Единственное, что хотели эти мадемуазели, — читать мне проповеди, воспитывать, делать из меня хорошую девочку. Я недоумевала. Значит, я плохая? Почему никого не волнует то, как я страдаю? Почему на меня напяливают уродливую одежду, когда остальные девочки ходят в красивых платьях? Некоторые красились, а я не могла себе этого позволить, потому что мое лицо было покрыто оспинками. Ужасные ступни, мускулистые ноги, шрамы повсюду, и, конечно, волосы! Я забыла сказать о волосах, тонких и слабых, которые торчали во все стороны, и я даже при помощи воды не могла их пригладить. Я и так страшная, а опекунши вместо того, чтобы хоть как-то привести меня в порядок, так ужасно наряжают меня. Вот, например, шляпа! Я отказываюсь ее носить, но ничего не поделаешь — мне все равно напяливают ее на голову. Никто из ребят не носит шляпу, поэтому я объявляю, что, если ее сдует ветром, я за ней не побегу.
Я иду, выпрямившись, заворачиваю за угол, ветер хватает мой головной убор и уносит его. Сибил побежала за шляпой, но я добилась того, что стала надевать ее только в церковь. Церковь — дом Бога, еще одна тайна, в ней всего лишь призрачный дух Господа, я не хочу пить святую воду! Я еврейка! Но это не мешает им засовывать в эту воду мою руку, я должна учить молитвы, читать наизусть слова, в которые я не верю. Я говорю об этом, бунтую — значит, я попаду в ад! Тогда они применяют шантаж:
— Если твои родители в раю посмотрят на тебя, что они подумают?
— А вы точно знаете, что они в раю?
— Конечно, знаем!
— А где это?
— На небесах.
— А как туда попасть?
— Нужно молиться, верить и быть послушной.
— А что такое вера?
Я задаю слишком много вопросов. Я, маленький волк, начинаю молиться, повиноваться и делать то, что от меня требуют. Я начинаю понимать людские повадки и человеческое притворство. Я постепенно привыкаю лицемерить.
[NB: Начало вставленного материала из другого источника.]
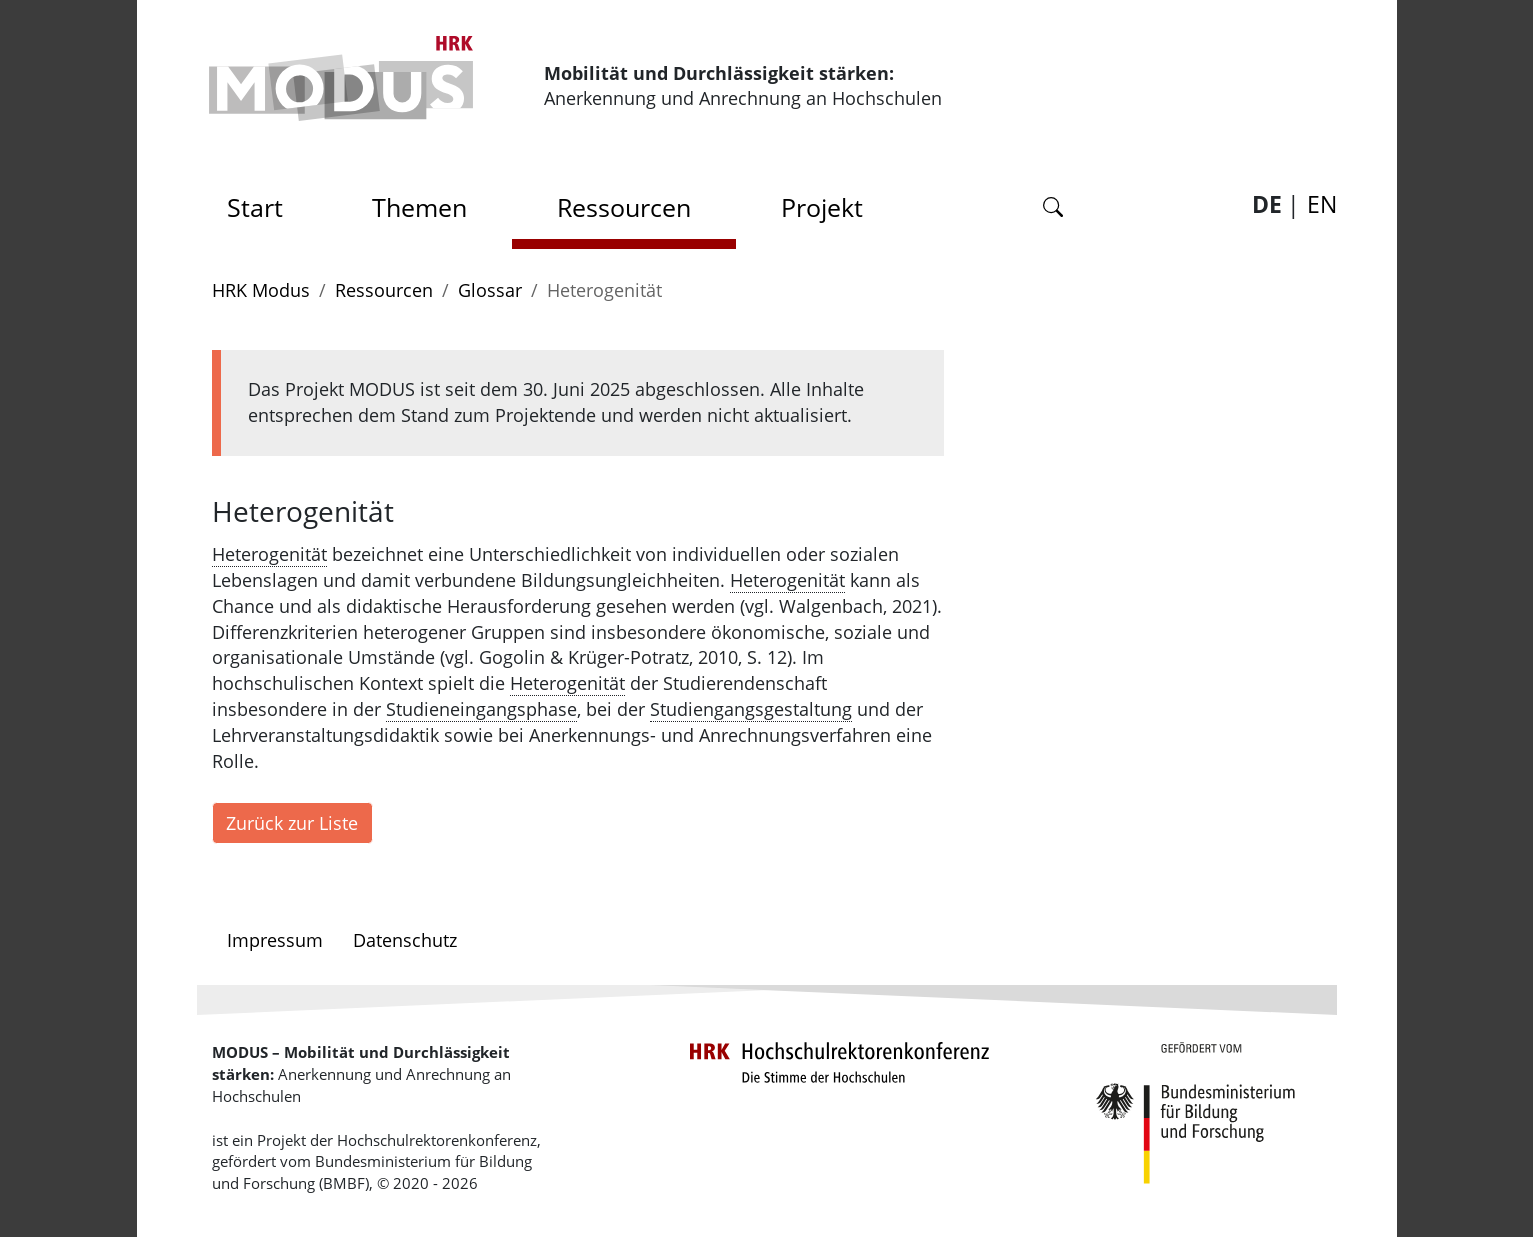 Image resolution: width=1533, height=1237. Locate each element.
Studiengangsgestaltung (751, 709)
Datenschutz (405, 940)
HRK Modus (261, 290)
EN (1322, 204)
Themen (419, 207)
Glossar (490, 290)
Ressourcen (624, 207)
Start (262, 201)
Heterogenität (269, 554)
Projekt (822, 207)
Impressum (275, 940)
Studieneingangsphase (481, 709)
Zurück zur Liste (292, 823)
Учитель истории сказал мне: «Тот, кто умеет повиноваться, умеет и повелевать!» А я хотела повелевать, поэтому повиновалась. Я стала старостой класса, училась гораздо лучше, зачитывалась книгами. Я должна была объясняться как-нибудь по-другому, а не только при помощи кулаков, повернуться лицом к миру, о котором я ничего не знала, который окружил меня непреодолимыми барьерами. По ночам я плакала о том, как страдала в прошлом, — и натура брала верх, а Сибил и Леонтин с отчаянием ругали меня за очередную выходку:
— Ты опять прыгала из окна и писала в саду!
— Но я так делала раньше!
— Раньше ты была дикой! Заблудшим существом, почти животным.
— Но ведь животным быть хорошо!
— Нет, человек выше всех зверей, нельзя так себя вести!
Как же мне надоел этот человек, который выше всех зверей! По вечерам я злилась, забивалась в угол слишком мягкой кровати и сидела, уткнувшись подбородком в колени, а над головой у меня висело распятие. Я его боялась. Меня пугал этот человек, прибитый к кресту: еще одна история о людях, которым нравилось причинять страдания другим.
Дедушка не приходил меня повидать, женщины открыто презирали его безверие, а раз у меня был официальный учитель, он не имел права вмешиваться. Должно быть, он тоже думал (и возможно, был прав), что мне необходимо стать приличной независимой девушкой, а когда я начну зарабатывать, то смогу жить так, как захочу. А пока меня кормили, обеспечивали жильем, воспитывали, и я прошла конкурс, который позволял мне быть учительницей или, во всяком случае, заниматься с детьми.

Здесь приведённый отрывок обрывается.